El sombrerón recorre los portales...
En aquel apartado rincón del mundo, tierra
prometida a una Reina por un Navegante loco, la mano religiosa había construido
el más hermoso templo al lado de la divinidades que en cercanas horas fueran
testigo de la idolatría del hombre —el pecado más abominable a los ojos de Dios—,
y al abrigo de los tiempo de montañas y volcanes detenían con sus inmensas
moles.
Los religiosos encargados del culto,
corderos de corazón de león, por flaqueza humana, sed de conocimientos, vanidad
ante un mundo nuevo o solicitud hacia la tradición espiritual que acarreaban
navegantes y clérigos, se entregaron al cultivo de las bellas artes y al
estudio de las ciencias y la filosofía, descuidando sus obligaciones y deberes
a tal punto, que, como se sabrá el Día del juicio, olvidábanse de abrir al
templo, después de llamar a misa, y de cerrarlo concluidos los oficios...
Y era de ver y era de oír y de saber las
discusiones en que por días y noches se enredaban los mas eruditos, trayendo a
tal ocurrencia citas de textos sagrados, los más raros y refundidos.
Y era de ver y era de oír y de saber la
plácida tertulia de los poetas, el dulce arrebato de los músicos y la
inaplazable labor de los pintores, todos entregados a construir mundos
sobrenaturales con los recados y privilegios del arte.
Reza en viejas crónicas, entre apostillas
frondosas de letra irregular, que a nada se redujo la conversación de los
filósofos y los sabios; pues, ni mencionan sus nombres, para confundirles la
Suprema Sabiduría les hizo oír una voz que les mandaba se ahorraran el tiempo
de escribir sus obras.
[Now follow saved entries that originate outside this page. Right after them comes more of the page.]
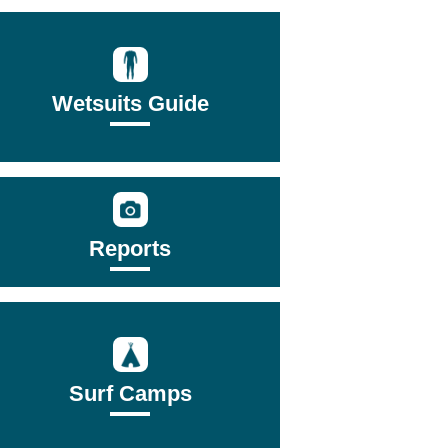
Wetsuits Guide
Reports
Surf Camps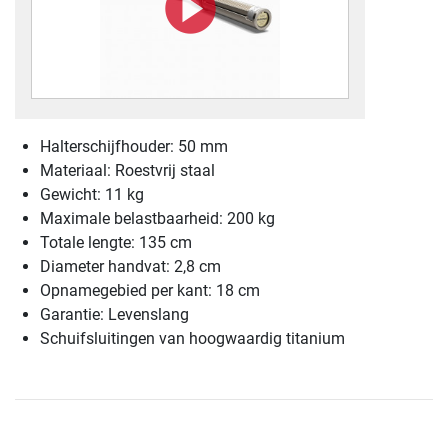
Halterschijfhouder: 50 mm
Materiaal: Roestvrij staal
Gewicht: 11 kg
Maximale belastbaarheid: 200 kg
Totale lengte: 135 cm
Diameter handvat: 2,8 cm
Opnamegebied per kant: 18 cm
Garantie: Levenslang
Schuifsluitingen van hoogwaardig titanium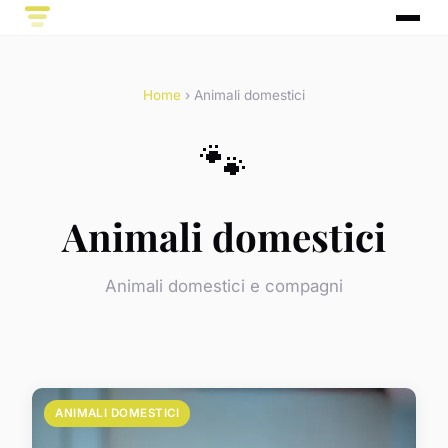
Home
› Animali domestici
🐾
Animali domestici
Animali domestici e compagni
ANIMALI DOMESTICI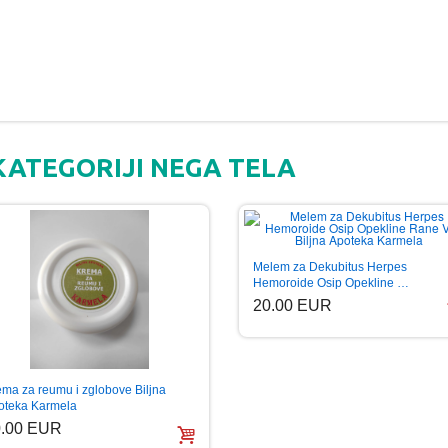
KATEGORIJI NEGA TELA
Melem za Dekubitus Herpes
Hemoroide Osip Opekline …
20.00 EUR
ema za reumu i zglobove Biljna
oteka Karmela
0.00 EUR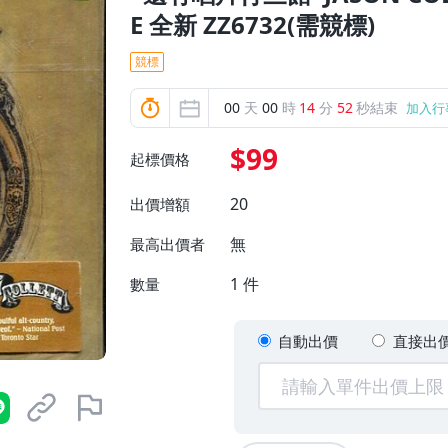
E 全新 ZZ6732(需競標)
競標
00
天
00
時
14
分
50
秒結束
加入行
$99
起標價格
20
出價增額
無
最高出價者
1
件
數量
自動出價
直接出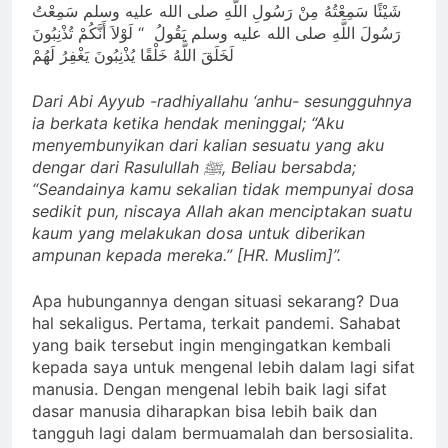
شَيْئًا سَمِعْتُهُ مِنْ رَسُولِ اللَّهِ صلى الله عليه وسلم سَمِعْتُ
رَسُولَ اللَّهِ صلى الله عليه وسلم يَقُولُ ‏ “‏ لَوْلاَ أَنَّكُمْ تُذْنِبُونَ
لَخَلَقَ اللَّهُ خَلْقًا يُذْنِبُونَ يَغْفِرُ لَهُمْ
Dari Abi Ayyub -radhiyallahu ‘anhu- sesungguhnya
ia berkata ketika hendak meninggal; “Aku
menyembunyikan dari kalian sesuatu yang aku
dengar dari Rasulullah ﷺ, Beliau bersabda;
“Seandainya kamu sekalian tidak mempunyai dosa
sedikit pun, niscaya Allah akan menciptakan suatu
kaum yang melakukan dosa untuk diberikan
ampunan kepada mereka.” [HR. Muslim]”.
Apa hubungannya dengan situasi sekarang? Dua
hal sekaligus. Pertama, terkait pandemi. Sahabat
yang baik tersebut ingin mengingatkan kembali
kepada saya untuk mengenal lebih dalam lagi sifat
manusia. Dengan mengenal lebih baik lagi sifat
dasar manusia diharapkan bisa lebih baik dan
tangguh lagi dalam bermuamalah dan bersosialita.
Conversaron un siglo sin entenderse nunca ni dar una
plumada, y diz que cavilaban en tamaños errores.
De los artistas no hay mayores noticias.
Nada se sabe de los músicos. En las iglesias se topan pinturas empolvadas de
imágenes que se destacan en fondos pardos al pie de ventanas abiertas sobre
panoramas curiosos por la novedad del cielo y el sin número de volcanes. Entre
los pintores hubo imagineros y a juzgar por las esculturas de Cristos y
Dolorosas que dejaron, deben haber sido tristes y españoles. Eran admirables.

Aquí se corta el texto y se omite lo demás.